* Records to use
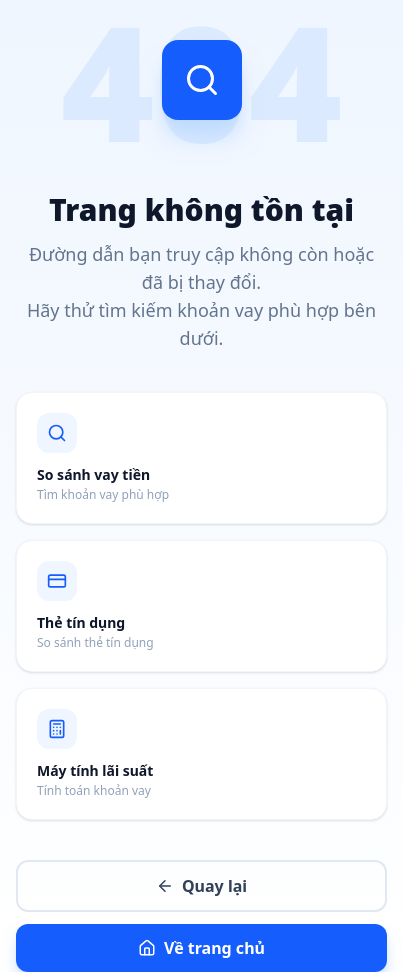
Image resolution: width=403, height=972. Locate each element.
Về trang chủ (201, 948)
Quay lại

==

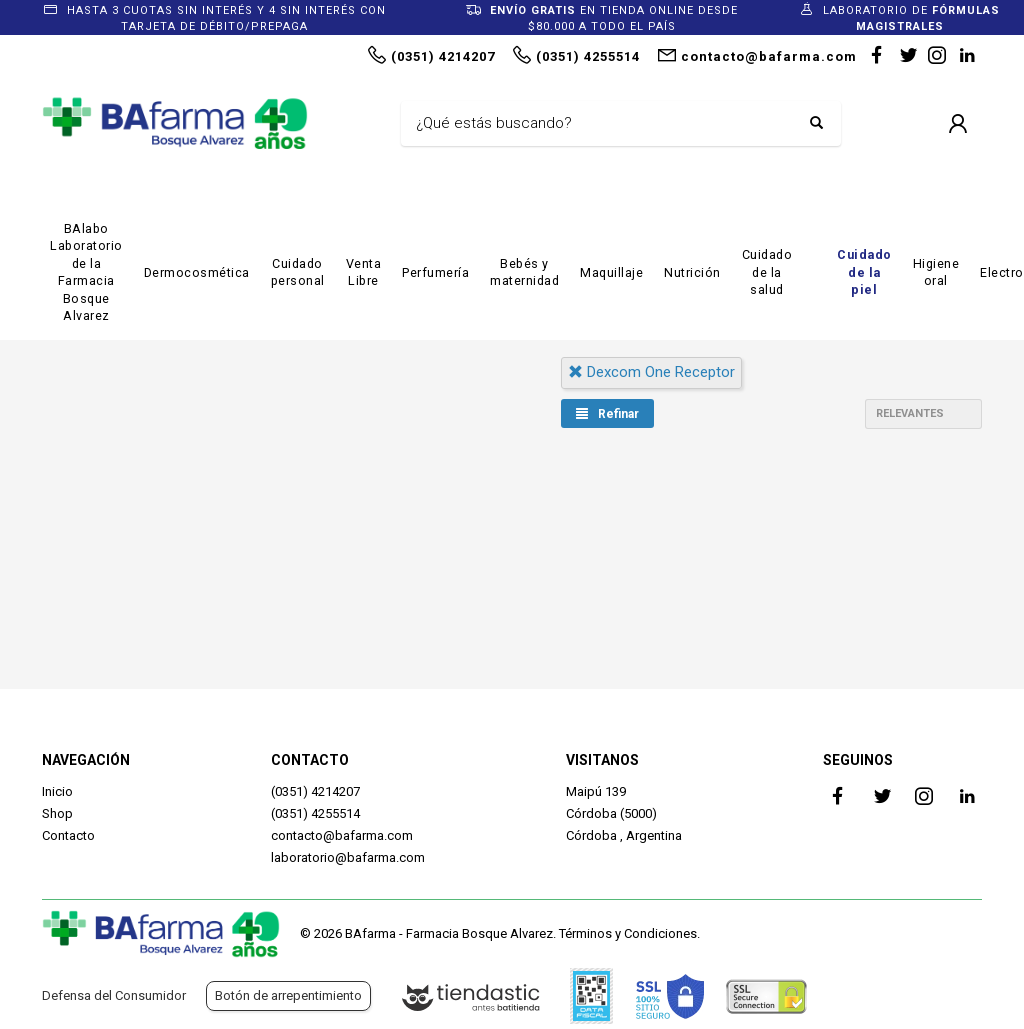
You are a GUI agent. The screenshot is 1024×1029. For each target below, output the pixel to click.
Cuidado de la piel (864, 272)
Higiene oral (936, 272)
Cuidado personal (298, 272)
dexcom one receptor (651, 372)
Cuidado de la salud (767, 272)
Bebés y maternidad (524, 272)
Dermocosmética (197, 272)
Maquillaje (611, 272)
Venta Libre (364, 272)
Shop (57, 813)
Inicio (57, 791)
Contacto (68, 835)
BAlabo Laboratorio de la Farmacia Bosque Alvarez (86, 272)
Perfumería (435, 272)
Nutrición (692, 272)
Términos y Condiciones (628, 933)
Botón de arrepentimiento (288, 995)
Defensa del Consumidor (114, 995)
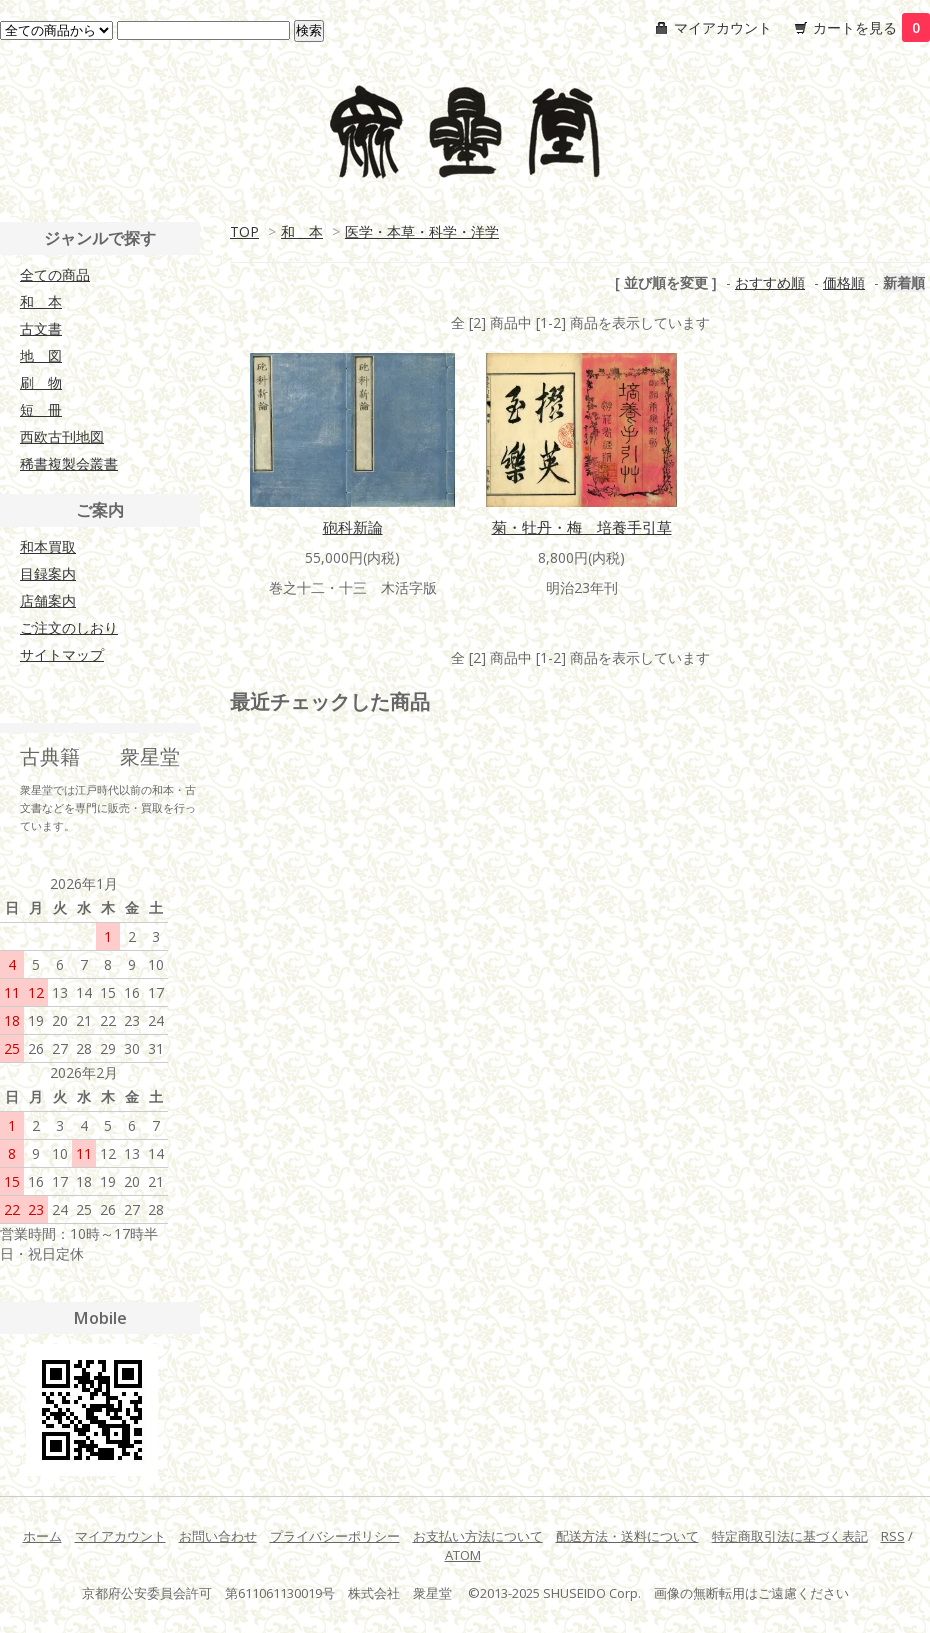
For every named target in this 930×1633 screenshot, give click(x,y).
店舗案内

* Exercise directions
Report the tally of lines in the listing that carry the string "target", and nothing else.

* Solution to the problem
2